Work task ▸
What is needed is a single figure: how many lines of the records below contain the word "element".

Dataset excerpts ▸
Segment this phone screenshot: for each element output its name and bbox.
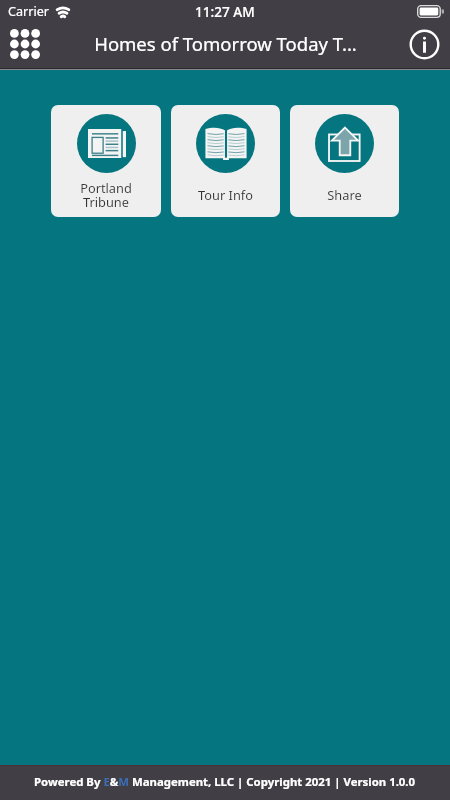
staticText: Share	[327, 186, 362, 203]
button[interactable]: Info	[403, 23, 445, 65]
button[interactable]: Portland Tribune	[51, 105, 161, 217]
button[interactable]: Menu	[4, 23, 46, 65]
staticText: Tour Info	[198, 186, 253, 203]
button[interactable]: Tour Info	[171, 105, 280, 217]
staticText: 11:27 AM	[195, 2, 255, 21]
button[interactable]: Share	[290, 105, 399, 217]
staticText: Homes of Tomorrow Today T...	[94, 31, 357, 56]
staticText: Portland Tribune	[80, 179, 132, 210]
staticText: Powered By E&M Management, LLC | Copyrig…	[34, 774, 416, 790]
staticText: Carrier	[8, 3, 49, 20]
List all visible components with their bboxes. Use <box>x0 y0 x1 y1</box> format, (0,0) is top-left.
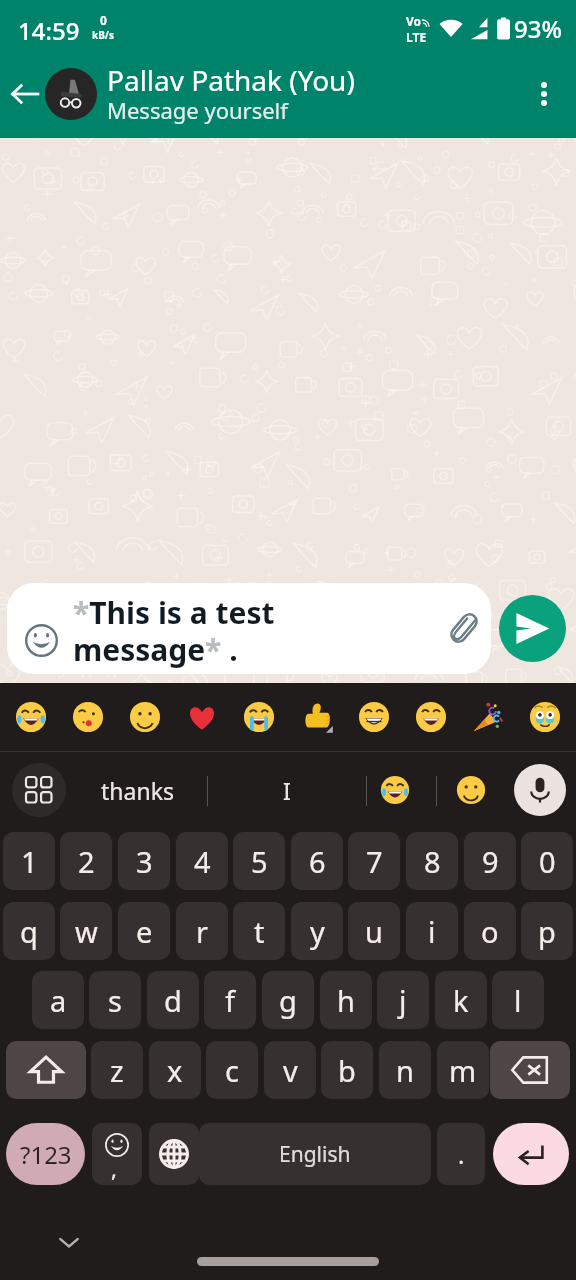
staticText: 1 <box>21 842 38 881</box>
staticText: e <box>136 912 153 951</box>
staticText: n <box>396 1051 414 1090</box>
button[interactable]: r <box>176 902 228 960</box>
staticText: h <box>337 981 355 1020</box>
button[interactable]: x <box>149 1041 201 1099</box>
staticText: thanks <box>101 775 174 806</box>
button[interactable]: t <box>233 902 285 960</box>
button[interactable]: p <box>521 902 573 960</box>
staticText: c <box>225 1051 239 1090</box>
button[interactable]: Party <box>462 691 514 743</box>
staticText: 2 <box>78 842 95 881</box>
button[interactable]: Voice input <box>514 764 566 816</box>
button[interactable]: b <box>321 1041 373 1099</box>
staticText: f <box>225 981 235 1020</box>
button[interactable]: thanks <box>87 763 187 817</box>
button[interactable]: n <box>379 1041 431 1099</box>
staticText: a <box>50 981 67 1020</box>
staticText: w <box>75 912 98 951</box>
staticText: y <box>310 912 325 951</box>
button[interactable]: Toolbar <box>12 763 66 817</box>
staticText: 93% <box>514 12 562 45</box>
button[interactable]: Send <box>499 595 566 662</box>
button[interactable]: Back <box>0 69 50 119</box>
button[interactable]: m <box>437 1041 489 1099</box>
staticText: , <box>111 1153 117 1183</box>
staticText: . <box>458 1138 465 1171</box>
button[interactable]: 0 <box>521 832 573 890</box>
button[interactable]: w <box>60 902 112 960</box>
staticText: q <box>20 912 38 951</box>
button[interactable]: o <box>464 902 516 960</box>
button[interactable]: 4 <box>176 832 228 890</box>
button[interactable]: s <box>89 971 141 1029</box>
staticText: 6 <box>309 842 326 881</box>
button[interactable]: a <box>32 971 84 1029</box>
button[interactable]: Emoji <box>18 617 64 663</box>
button[interactable]: i <box>406 902 458 960</box>
staticText: 0 <box>100 12 107 28</box>
button[interactable]: Emoji keyboard <box>92 1123 142 1185</box>
button[interactable]: Shift <box>6 1041 86 1099</box>
button[interactable]: Pleading <box>519 691 571 743</box>
button[interactable]: Heart <box>176 691 228 743</box>
staticText: j <box>399 981 407 1020</box>
staticText: LTE <box>406 29 427 45</box>
button[interactable]: v <box>264 1041 316 1099</box>
staticText: 5 <box>251 842 268 881</box>
staticText: d <box>164 981 182 1020</box>
staticText: Message yourself <box>107 95 288 125</box>
button[interactable]: 6 <box>291 832 343 890</box>
button[interactable]: 8 <box>406 832 458 890</box>
button[interactable]: f <box>204 971 256 1029</box>
staticText: x <box>167 1051 183 1090</box>
button[interactable]: Kiss <box>62 691 114 743</box>
button[interactable]: h <box>320 971 372 1029</box>
button[interactable]: 1 <box>3 832 55 890</box>
button[interactable]: Thumbs up <box>291 691 343 743</box>
staticText: 3 <box>136 842 153 881</box>
button[interactable]: . <box>437 1123 485 1185</box>
button[interactable]: q <box>3 902 55 960</box>
button[interactable]: Smile <box>119 691 171 743</box>
button[interactable]: 3 <box>118 832 170 890</box>
button[interactable]: Change language <box>149 1123 199 1185</box>
button[interactable]: j <box>377 971 429 1029</box>
button[interactable]: ?123 <box>6 1123 85 1185</box>
staticText: 8 <box>424 842 441 881</box>
button[interactable]: 7 <box>348 832 400 890</box>
button[interactable]: k <box>435 971 487 1029</box>
button[interactable]: Profile photo <box>45 68 97 120</box>
button[interactable]: e <box>118 902 170 960</box>
staticText: 0 <box>539 842 556 881</box>
button[interactable]: d <box>147 971 199 1029</box>
button[interactable]: Hide keyboard <box>51 1224 87 1260</box>
button[interactable]: y <box>291 902 343 960</box>
button[interactable]: 5 <box>233 832 285 890</box>
button[interactable]: I <box>237 763 337 817</box>
button[interactable]: Attach <box>441 605 487 651</box>
button[interactable]: More options <box>518 68 570 120</box>
button[interactable]: English <box>199 1123 431 1185</box>
button[interactable]: Enter <box>493 1123 569 1185</box>
button[interactable]: Emoji <box>7 583 491 674</box>
staticText: Vo <box>406 13 422 29</box>
button[interactable]: Emoji suggestion 1 <box>377 772 413 808</box>
button[interactable]: Cry <box>233 691 285 743</box>
staticText: 4 <box>194 842 211 881</box>
button[interactable]: 2 <box>60 832 112 890</box>
button[interactable]: c <box>206 1041 258 1099</box>
button[interactable]: Grin <box>348 691 400 743</box>
button[interactable]: Backspace <box>490 1041 570 1099</box>
button[interactable]: l <box>492 971 544 1029</box>
staticText: 14:59 <box>18 14 80 47</box>
button[interactable]: u <box>348 902 400 960</box>
button[interactable]: z <box>91 1041 143 1099</box>
button[interactable]: g <box>262 971 314 1029</box>
button[interactable]: Smiling <box>405 691 457 743</box>
button[interactable]: Emoji suggestion 2 <box>453 772 489 808</box>
staticText: i <box>428 912 436 951</box>
staticText: r <box>196 912 208 951</box>
button[interactable]: 9 <box>464 832 516 890</box>
staticText: p <box>538 912 556 951</box>
button[interactable]: Joy <box>5 691 57 743</box>
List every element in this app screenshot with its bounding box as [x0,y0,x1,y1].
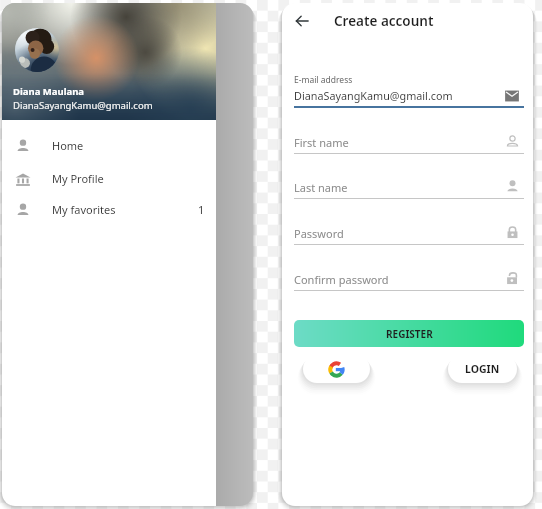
staticText: DianaSayangKamu@gmail.com [294,88,453,103]
staticText: First name [294,135,349,150]
button[interactable]: Home [2,130,216,161]
staticText: REGISTER [386,327,433,341]
staticText: Password [294,226,344,241]
button[interactable]: LOGIN [448,355,517,383]
button[interactable]: Back [288,7,316,35]
staticText: E-mail address [294,74,353,86]
staticText: Confirm password [294,272,389,287]
staticText: My favorites [52,202,116,217]
staticText: Home [52,138,84,153]
staticText: DianaSayangKamu@gmail.com [13,99,153,112]
button[interactable]: My favorites [2,194,216,225]
staticText: Create account [334,12,434,30]
staticText: Diana Maulana [13,85,85,98]
button[interactable]: My Profile [2,163,216,194]
staticText: My Profile [52,171,104,186]
button[interactable]: REGISTER [294,320,524,347]
staticText: 1 [198,202,205,217]
staticText: LOGIN [465,362,500,376]
button[interactable]: Sign in with Google [303,355,370,383]
staticText: Last name [294,180,348,195]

Result for this exercise ▸
2